2. Prediction for featured Dataframe




**Notebook Outline:**
1. Functions using Prophet

 * fit_predict_model:
     - Build a Prophet Model
     - Fit the model
     - Make prediction 
 * detect_anomalies: 

2. Retrieve Data from CORE_stats customer data
3. Retrieve Data from CORE_stats randomized Data
4. Apply prediction and anomaly labeling for multiple columns and save graphs

## Prophet Functions

In [1]:
from prophet import Prophet


def fit_predict_model(dataframe, interval_width=0.99, changepoint_range=0.8):
    '''
        Input: 

        Output: a forecasted dataframe includes

    '''

    m = Prophet(daily_seasonality=True, yearly_seasonality=True, weekly_seasonality=True,
                seasonality_mode='multiplicative',
                interval_width=interval_width,
                changepoint_range=changepoint_range)
    m = m.fit(dataframe)
    forecast = m.predict(dataframe)
    forecast['fact'] = dataframe['y'].reset_index(drop=True)
    return forecast

def detect_anomalies(forecast):
    '''
    What it does:  based on rule: label anomaly data point based on whether the actual data is greater than the upper bond of prediction or smaller than the lower bond of the prediction.

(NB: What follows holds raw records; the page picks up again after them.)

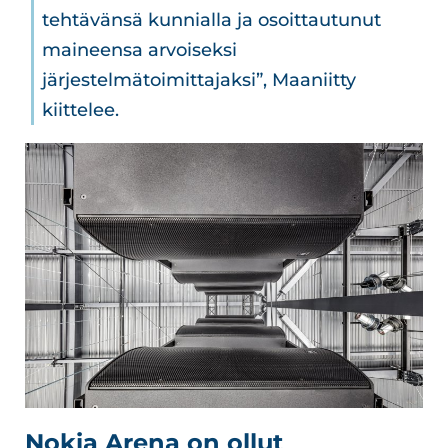
tehtävänsä kunnialla ja osoittautunut
maineensa arvoiseksi
järjestelmätoimittajaksi”, Maaniitty
kiittelee.
Nokia Arena on ollut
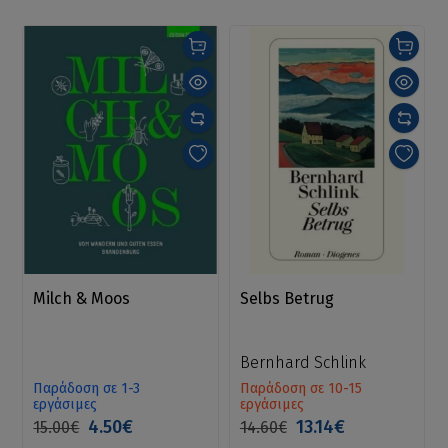
Milch & Moos
Selbs Betrug
Bernhard Schlink
Παράδοση σε 1-3
Παράδοση σε 10-15
εργάσιμες
εργάσιμες
4.50€
13.14€
15.00€
14.60€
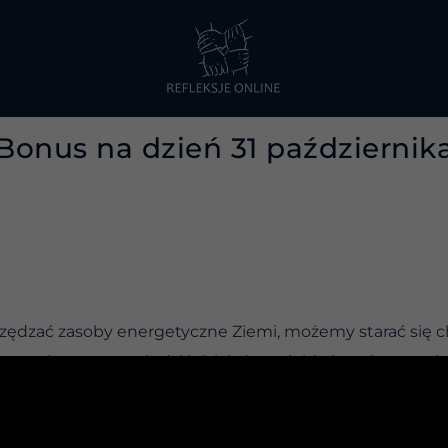
Bonus na dzień 31 październik
zczędzać zasoby energetyczne Ziemi, możemy starać się c
y wpływu rzeczy, ludzi i działań na ciebie i twoją energię.
i stawać się bardziej wrażliwym na to, jak się czujesz, nat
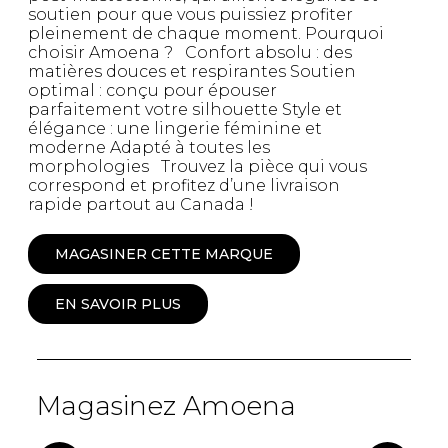
soutien pour que vous puissiez profiter
pleinement de chaque moment. Pourquoi
choisir Amoena ? Confort absolu : des
matières douces et respirantes Soutien
optimal : conçu pour épouser
parfaitement votre silhouette Style et
élégance : une lingerie féminine et
moderne Adapté à toutes les
morphologies Trouvez la pièce qui vous
correspond et profitez d’une livraison
rapide partout au Canada !
MAGASINER CETTE MARQUE
EN SAVOIR PLUS
Magasinez Amoena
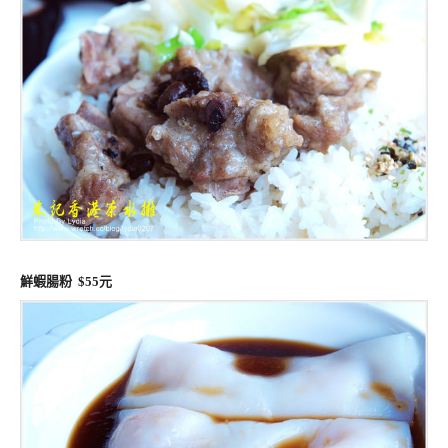
鮮蝦腸粉 $55元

    Input: forecast dataframe from Prophet model.
    Output: forecast dataframe with anomlies labeled. 

    '''
    forecasted = forecast[['ds', 'trend', 'yhat',
                           'yhat_lower', 'yhat_upper', 'fact']].copy()

    forecasted['anomaly'] = 0
    forecasted.loc[forecasted['fact'] >
                   forecasted['yhat_upper'], 'anomaly'] = 1
    forecasted.loc[forecasted['fact'] <
                   forecasted['yhat_lower'], 'anomaly'] = -1

    # anomaly importances
    forecasted['importance'] = 0
    forecasted.loc[forecasted['anomaly'] == 1, 'importance'] = \
        (forecasted['fact'] - forecasted['yhat_upper'])/forecast['fact']
    forecasted.loc[forecasted['anomaly'] == -1, 'importance'] = \
        (forecasted['yhat_lower'] - forecasted['fact'])/forecast['fact']

    return forecasted





def plot_anomalies(forecasted):
    '''

    '''
    import altair as alt
    interval = alt.Chart(forecasted).mark_area(interpolate="basis", color='#7FC97F').encode(
        x=alt.X('ds:T',  title='date'),
        y='yhat_upper',
        y2='yhat_lower',
        tooltip=['ds', 'fact', 'yhat_lower', 'yhat_upper']
    ).interactive().properties(
        title='Anomaly Detection'
    )

    fact = alt.Chart(forecasted[forecasted.anomaly == 0]).mark_circle(size=15, opacity=0.7, color='Black').encode(
        x='ds:T',
        y=alt.Y('fact', title='sales'),
        tooltip=['ds', 'fact', 'yhat_lower', 'yhat_upper']
    ).interactive()

    anomalies = alt.Chart(forecasted[forecasted.anomaly != 0]).mark_circle(size=30, color='Red').encode(
        x='ds:T',
        y=alt.Y('fact', title='PeakUpload Speed'),
        tooltip=['ds', 'fact', 'yhat_lower', 'yhat_upper'],
        size=alt.Size('importance', legend=None)
    ).interactive()

    return alt.layer(interval, fact, anomalies)\
              .properties(width=870, height=450)\
              .configure_title(fontSize=20)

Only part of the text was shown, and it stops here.